## Task objective
Leave every picture out, then reproduce the rest of the listing exactly.

## Raw data
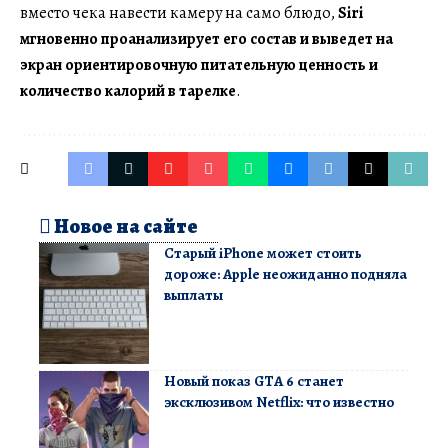
вместо чека навести камеру на само блюдо,
Siri
мгновенно проанализирует его состав и выведет на
экран ориентировочную питательную ценность и
количество калорий в тарелке
.
Новое на сайте
Старый iPhone может стоить
дороже: Apple неожиданно подняла
выплаты
Новый показ GTA 6 станет
эксклюзивом Netflix: что известно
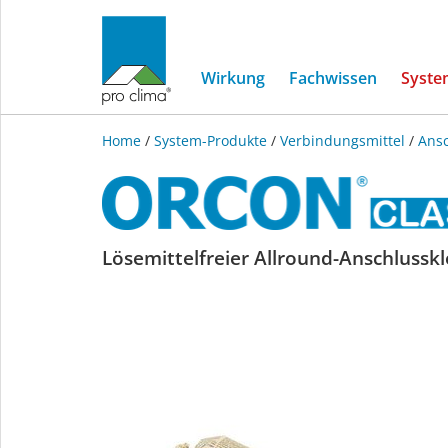
Wirkung
Fachwissen
Syste
Home
/
System-Produkte
/
Verbindungsmittel
/
Ansc
ORCON
Lösemittelfreier Allround-Anschlussk
CLASSIC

## Result of this exercise
вместо чека навести камеру на само блюдо,
Siri
мгновенно проанализирует его состав и выведет на
экран ориентировочную питательную ценность и
количество калорий в тарелке
.
Новое на сайте
Старый iPhone может стоить
дороже: Apple неожиданно подняла
выплаты
Новый показ GTA 6 станет
эксклюзивом Netflix: что известно
Wirkung
Fachwissen
Syste
Home
/
System-Produkte
/
Verbindungsmittel
/
Ansc
ORCON
Lösemittelfreier Allround-Anschlussk
CLASSIC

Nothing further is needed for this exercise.